The question at the end of the 1990s was said to be a "cultural" one: Has a "gap" in values between the armed forces and civilian society widened to the point of threatening the effectiveness of the military and impeding civil-military cooperation? To answer this question, we directed a comprehensive study, The Project on the Gap Between the Military and Civilian Society, sponsored by the Triangle Institute for Security Studies--a consortium of faculty from Duke University, the University of North Carolina at Chapel Hill, and North Carolina State University--with a grant from the Smith Richardson Foundation. Specifically, the project sought to answer three questions: What is the character of the civil-military gap today? What factors are shaping it? What are the implications for military effectiveness and civil-military cooperation?

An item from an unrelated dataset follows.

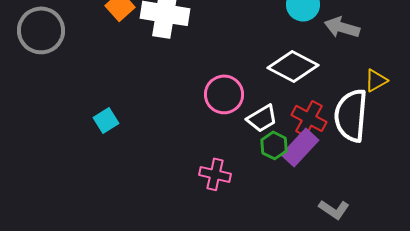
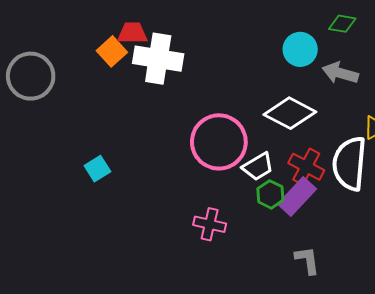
pink circle: (224, 94) -> (219, 142), size x1.4
gray L-shape: (334, 209) -> (307, 260), moved, turned -132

To assess these questions, we, in cooperation with roughly two dozen experts, surveyed some 4,900 Americans drawn from three groups: military officers identified for promotion or advancement, influential civilians, and the general public. [1] The questions we posed addressed many topics: defense and foreign policy, social and moral issues, and relations between civilian policymakers and military officers. Our team then analyzed the answers and combined them with other political, sociological and historical studies to draw conclusions and offer specific recommendations.
We discovered that, while the concerns of the secretary of defense and others should not be exaggerated, numerous schisms and disturbing trends have emerged in recent years, which, if not addressed, may further undermine civil-military cooperation and in certain circumstances harm military effectiveness.
Not a New Concern
CONCERNS about a troublesome divide between the armed forces and the society they serve are hardly new and in fact go back to the beginning of the Republic. Writing in the 1950s, Samuel Huntington argued that the divide could best be bridged by civilian society tolerating, if not embracing, the conservative values that animate military culture. Huntington also suggested that politicians allow the armed forces a substantial degree of cultural autonomy. Countering this argument, the sociologist Morris Janowitz argued that in a democracy military culture necessarily adapts to changes in civilian society, adjusting to the needs and dictates of its civilian masters. [2] The end of the Cold War and the extraordinary changes in American foreign and defense policy that resulted have revived the debate.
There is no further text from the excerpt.